Mark Schultz continued the conversation explaining how intellectual property rights have allowed for cooperation among pharmaceutical companies who would otherwise be competitors leading to a faster development of vaccines. IP rights have also provided a broader availability for manufacturing partners.
“Finding partners was hard, nobody was trying to hold up production, they all wanted to find partners who could do sophisticated work. The partnerships are secured by intellectual property you will never give your secrets to somebody else, you will never teach them how to make your product, unless you have the security that your intellectual property rights will protect your exclusive rights to make that product” -Mark Schultz
For example, Moderna works with 16 companies, in France, Switzerland, South Korea, among others. Additionally, the United Arab Emirates and Saudi Arabia are distributors. Professor Schultz provides another example in how Pfizer is working with its largest competitors to up production.
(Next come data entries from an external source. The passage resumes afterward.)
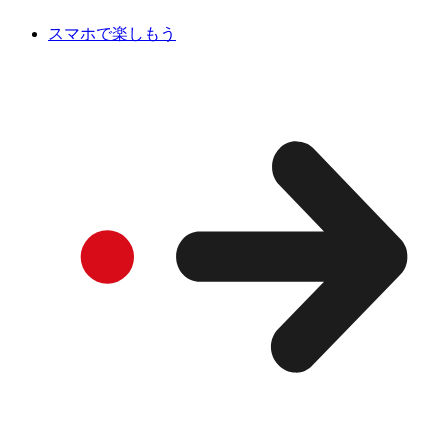
スマホで楽しもう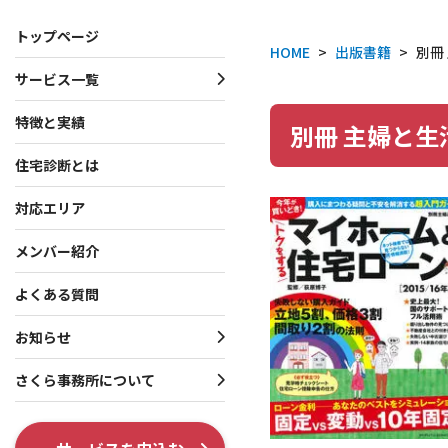
トップページ
HOME
>
出版書籍
>
別冊
サービス一覧
サービス一覧
お知らせ・プレスリリース
さくら事務所について
特徴と実績
別冊 主婦と
住宅診断とは
一戸建て向けサービス
お知らせ
会社概要
マンション向けサービス
プレスリリース
理念・行動指針
対応エリア
投資家向けサービス
役員・創業者紹介
メンバー紹介
共通サービス
ISO 9001認証取得
よくある質問
調査系オプション
テレビ出演・メディア掲
お知らせ
各種制度系オプション
出版書籍情報
さくら事務所について
SNS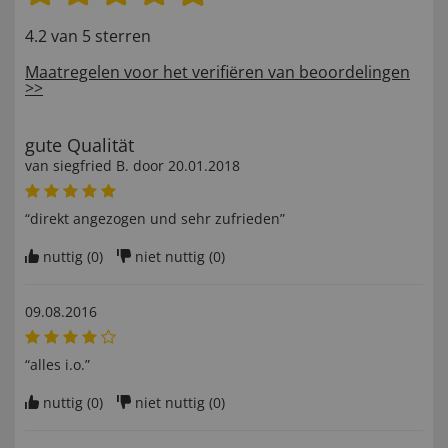
4.2 van 5 sterren
Maatregelen voor het verifiëren van beoordelingen
>>
gute Qualität
van
siegfried B
. door
20.01.2018
“direkt angezogen und sehr zufrieden”
nuttig (
0
)
niet nuttig (
0
)
09.08.2016
“alles i.o.”
nuttig (
0
)
niet nuttig (
0
)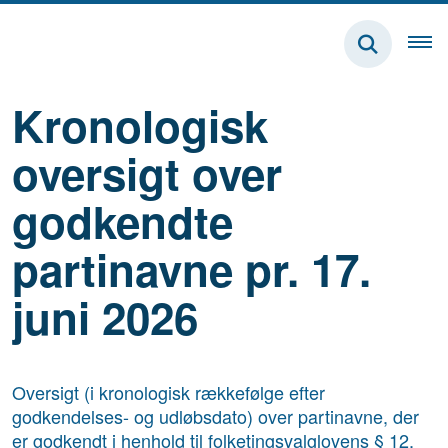
Kronologisk
oversigt over
godkendte
partinavne pr. 17.
juni 2026
Oversigt (i kronologisk rækkefølge efter
godkendelses- og udløbsdato) over partinavne, der
er godkendt i henhold til folketingsvalglovens § 12,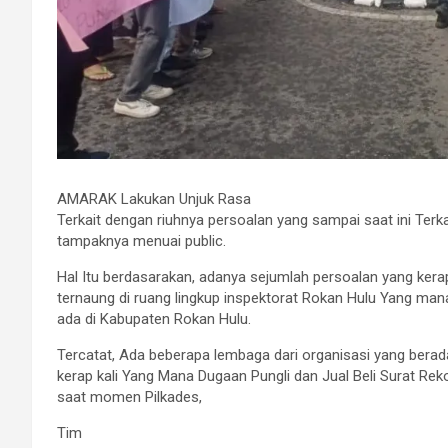
AMARAK Lakukan Unjuk Rasa
Terkait dengan riuhnya persoalan yang sampai saat ini Terk
tampaknya menuai public.
Hal Itu berdasarakan, adanya sejumlah persoalan yang kerap
ternaung di ruang lingkup inspektorat Rokan Hulu Yang man
ada di Kabupaten Rokan Hulu.
Tercatat, Ada beberapa lembaga dari organisasi yang bera
kerap kali Yang Mana Dugaan Pungli dan Jual Beli Surat Rek
saat momen Pilkades,
Tim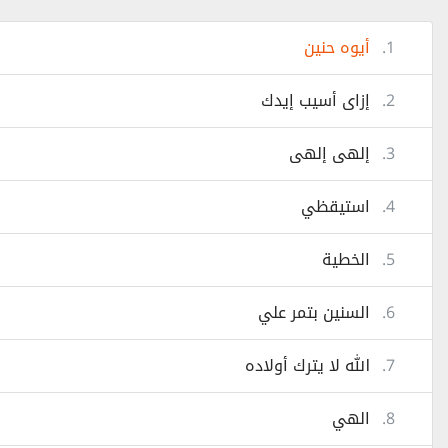
1.
أيوه حنين
2.
إزاى أسيب إيدك
3.
إلهى إلهى
4.
استيقظي
5.
الخطية
6.
السنين بتمر علي
7.
الله لا يترك أولاده
8.
الهي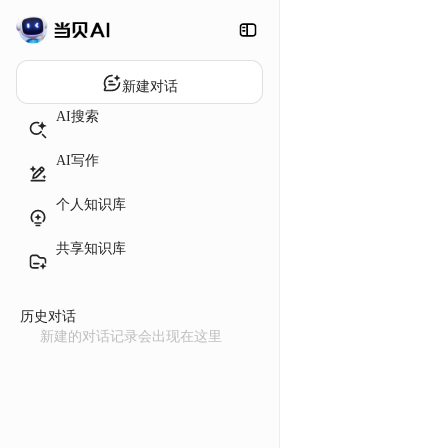
新建对话
AI搜索
AI写作
个人知识库
共享知识库
历史对话
新建的对话记录会出现在这里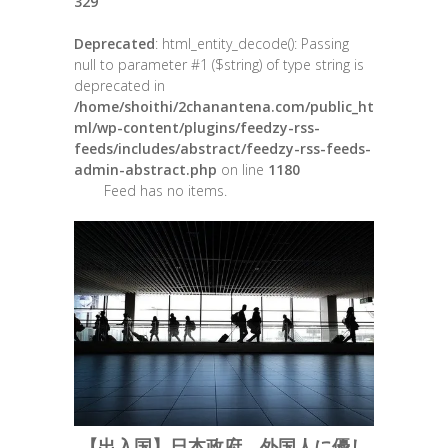
329
Deprecated
: html_entity_decode(): Passing
null to parameter #1 ($string) of type string is
deprecated in
/home/shoithi/2chanantena.com/public_ht
ml/wp-content/plugins/feedzy-rss-
feeds/includes/abstract/feedzy-rss-feeds-
admin-abstract.php
on line
1180
Feed has no items.
【出入国】日本政府、外国人に優し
In terms of improving preparedness for future pandemics Yogesh Pai explained that one of the things that did not happen since the beginning of the pandemic was a global approach (to vaccines). If countries had collaborated and come together and invested in a public fund and that same fund invested in different companies, there would not be these national approaches, which is what has happened today. This is, for example, what has happened in the United States, where they have said you have to supply the United States first because they have been largely funded by the United States. Pai went on to state how a more global approach to this innovation and pandemic fund would have meant a different trajectory in terms of its availability around the world.
“However, having said this there is one point we must understand even if people see that there are so many vaccines capacities in developing countries because of the infrastructure and knowledge available”-Yogesh Pai
Mariana Gonzalez added that the challenge posed by this pandemic and future pandemics implies a collaborative effort where intellectual property, rather than being an obstacle, is a tool for innovation that works in the context of an efficient process of technology transfer from those who develop the technology, often in academia, to those who are in charge of the commercial effort, let’s say closer to the market. This efficient technology transfer is a whole ecosystem that requires suppliers and supply chains that can take years, perhaps decades, to achieve, and thus the generation of multilevel infrastructure with strong private innovation investment and considerable efforts for those who take on this task. International cooperation to transfer the necessary capabilities will be vital and will need to be based on intellectual property and without undermining access to technological solutions.